С волнением и благодарностью Фьора прижалась губами к щеке этой красивой молодой женщины, которая, несмотря на неудачный брак, осталась во всем верна себе и тому имени, которое она собиралась носить и впредь. Она сделала все это безо всякой задней мысли и совершенно спокойно: несмотря на свой юный возраст, Катарина Сфорца была способна выходить из самых опасных положений, потому что у нее был живой и острый ум, чего так не хватало ее супругу, и особенно отвага, которой он был начисто лишен. В последний момент перед расставанием она все же предупредила Фьору о возможной опасности, в то время как Розария прикрепляла к поясу кинжал:
– Если выпадет несчастливая судьба, потому что с завтрашнего дня вас станут преследовать и могут захватить, то вы должны убить себя безо всякого сомнения, так как вас все равно будет ожидать смерть, только долгая и мучительная.
– Не сомневайтесь, я так и сделаю, – пообещала Фьора. – Живой они меня не возьмут!

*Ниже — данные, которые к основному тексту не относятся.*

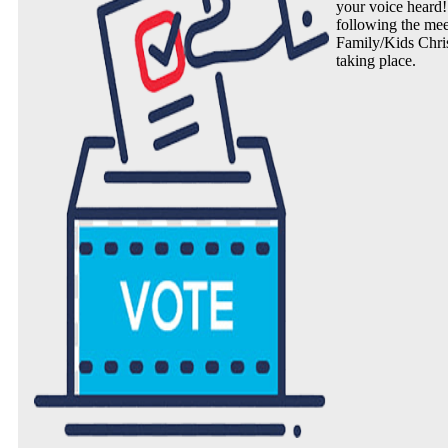
your voice heard!
following the mee
Family/Kids Chris
taking place.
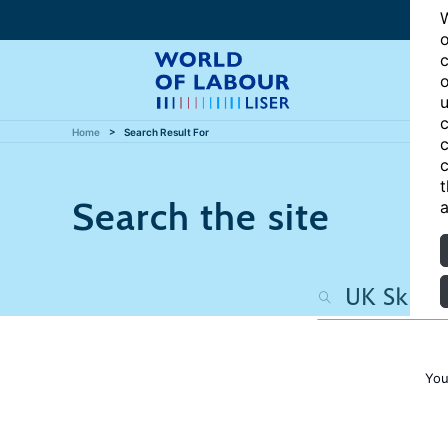
W
o
c
o
u
c
Home
Search Result For
c
c
t
Search the site
a
You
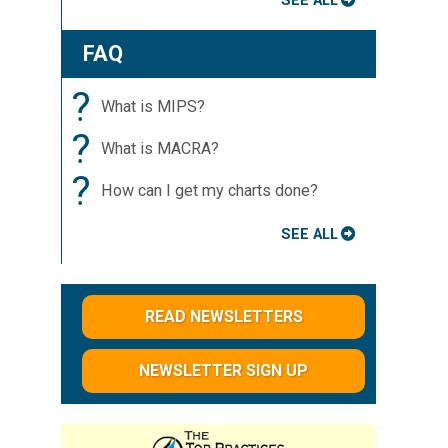
SEE ALL
FAQ
?
What is MIPS?
?
What is MACRA?
?
How can I get my charts done?
SEE ALL
READ NEWSLETTERS
NEWSLETTER SIGN UP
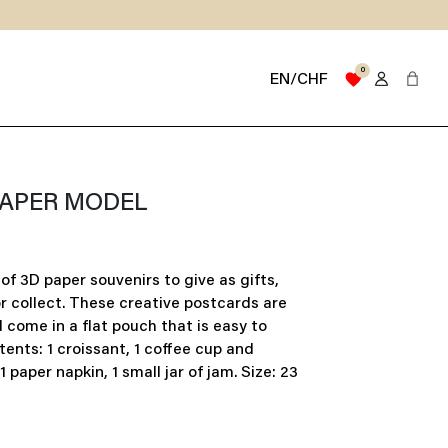
0
favorite
EN/CHF
PAPER MODEL
of 3D paper souvenirs to give as gifts,
or collect. These creative postcards are
come in a flat pouch that is easy to
tents: 1 croissant, 1 coffee cup and
1 paper napkin, 1 small jar of jam. Size: 23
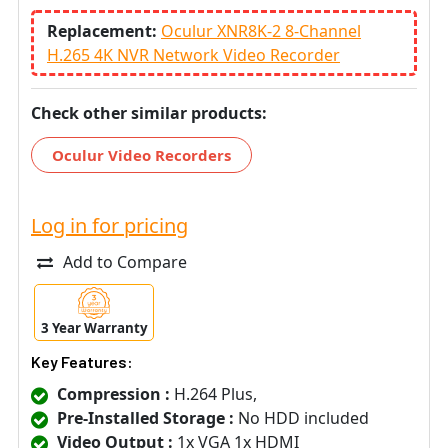
Replacement:
Oculur XNR8K-2 8-Channel
H.265 4K NVR Network Video Recorder
Check other similar products:
Oculur Video Recorders
Log in for pricing
Add to Compare
3 Year Warranty
Key Features:
Compression :
H.264 Plus,
Pre-Installed Storage :
No HDD included
Video Output :
1x VGA 1x HDMI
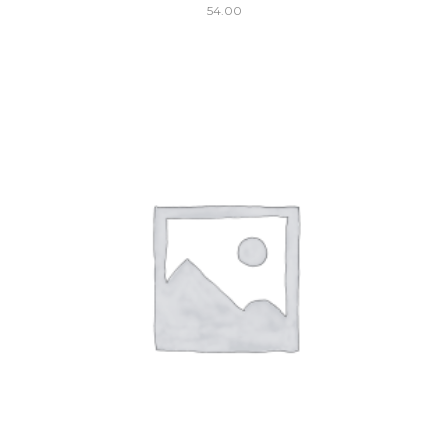
54.00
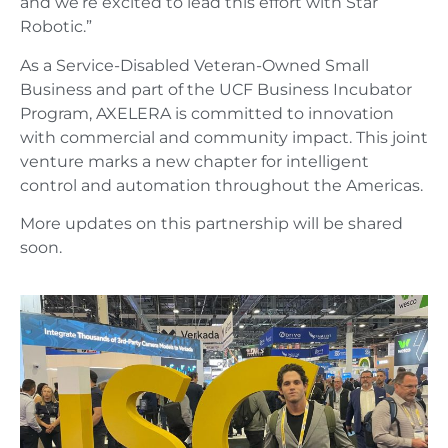
and we’re excited to lead this effort with Star
Robotic.”
As a Service-Disabled Veteran-Owned Small
Business and part of the UCF Business Incubator
Program, AXELERA is committed to innovation
with commercial and community impact. This joint
venture marks a new chapter for intelligent
control and automation throughout the Americas.
More updates on this partnership will be shared
soon.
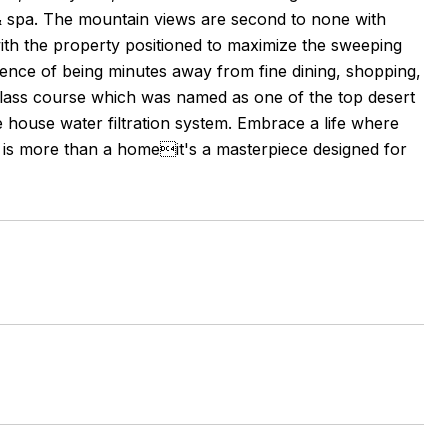
ol & spa. The mountain views are second to none with
th the property positioned to maximize the sweeping
nience of being minutes away from fine dining, shopping,
 class course which was named as one of the top desert
house water filtration system. Embrace a life where
m is more than a homeit's a masterpiece designed for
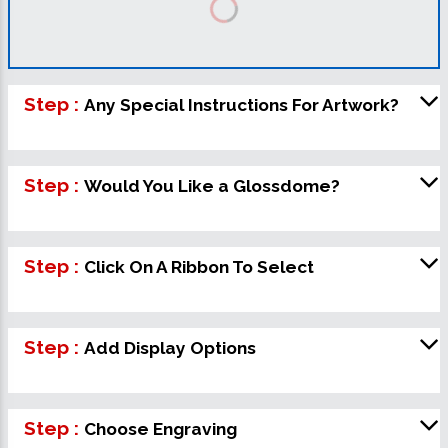
Step :
Any Special Instructions For Artwork?
Step :
Would You Like a Glossdome?
Step :
Click On A Ribbon To Select
Step :
Add Display Options
Step :
Choose Engraving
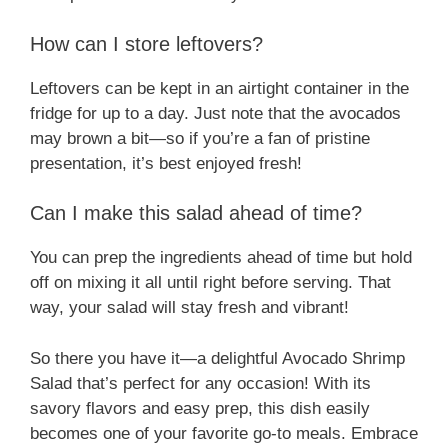
How can I store leftovers?
Leftovers can be kept in an airtight container in the
fridge for up to a day. Just note that the avocados
may brown a bit—so if you’re a fan of pristine
presentation, it’s best enjoyed fresh!
Can I make this salad ahead of time?
You can prep the ingredients ahead of time but hold
off on mixing it all until right before serving. That
way, your salad will stay fresh and vibrant!
So there you have it—a delightful Avocado Shrimp
Salad that’s perfect for any occasion! With its
savory flavors and easy prep, this dish easily
becomes one of your favorite go-to meals. Embrace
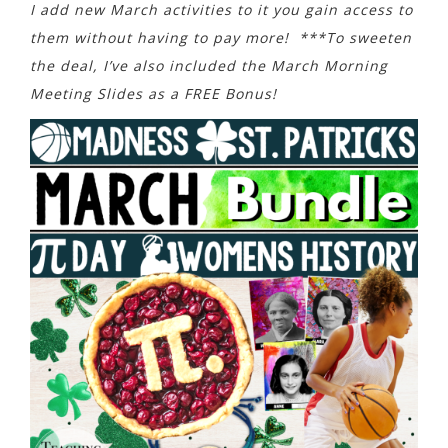
I add new March activities to it you gain access to
them without having to pay more! ***To sweeten
the deal, I’ve also included the March Morning
Meeting Slides as a FREE Bonus!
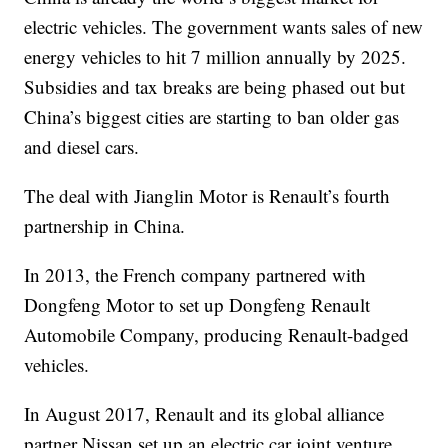
electric vehicles. The government wants sales of new
energy vehicles to hit 7 million annually by 2025.
Subsidies and tax breaks are being phased out but
China’s biggest cities are starting to ban older gas
and diesel cars.
The deal with Jianglin Motor is Renault’s fourth
partnership in China.
In 2013, the French company partnered with
Dongfeng Motor to set up Dongfeng Renault
Automobile Company, producing Renault-badged
vehicles.
In August 2017, Renault and its global alliance
partner Nissan set up an electric car joint venture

Окольными путями Розария проводила Фьору до конюшен, где молодая женщина сама выбрала и оседлала себе лошадь, после чего через потайную калитку ее выпустили с территории дворца. С огромной радостью Фьора вонзила шпоры в бока лошади и поспешила выехать на Корсо.
Как только она миновала ворота, где стража приветствовала ее, увидев знакомый герб, то сразу пустила лошадь в галоп, соскучившись за долгие месяцы по солнцу и свежему ветру. Наконец-то она была свободна, совершенно свободна! Перед ней открывалась равнина, через которую, то прерываясь, то появляясь вновь, шла старинная дорога виа Фламина, которая в древности соединяла Рим с Этрурией и от которой до наших дней сохранились плиты, лежащие, правда, уже не так ровно, что представляло большую опасность для лошадей. Поэтому Фьора выбрала себе в качестве дороги низкорослый кустарник, заросли которого как раз и шли вдоль всей старинной дороги. Очень скоро лошадь и всадница проскочили по мосту через Тибр, но здесь Фьора немного умерила аллюр и даже остановилась, чтобы оглядеться. Она решила напоследок взглянуть на Рим, этот древний город римских цезарей, освященный кровью тысяч мучеников за веру, который присутствие в нем верховного понтифика должно было сделать самым чистым и благородным. Но на самом деле это была огромная клоака, и молодая женщина подумала, что она не устанет благодарить бога за то, что смогла бежать из этого города. В то же время она посылала последний привет и теплые слова тем, кого она, вероятно, больше никогда не увидит: Стефано Инфессуре, про которого ей стало известно, что ему вернули свободу, Анне-еврейке, которая трогательно ухаживала за нею, Катарине, которая стала для нее настоящей подругой, и, наконец, Антонии Колонна, этой маленькой сестре Серафине, которую она оставила в монастыре Святого Сикста в долгом и томительном ожидании, которое, может быть, продлится всю ее жизнь. Она благодарила их, потому что они могли дышать – и при этом не умереть – отравленным и порочным воздухом этого города, который, кто знает, можно было еще спасти, но только какой ценой?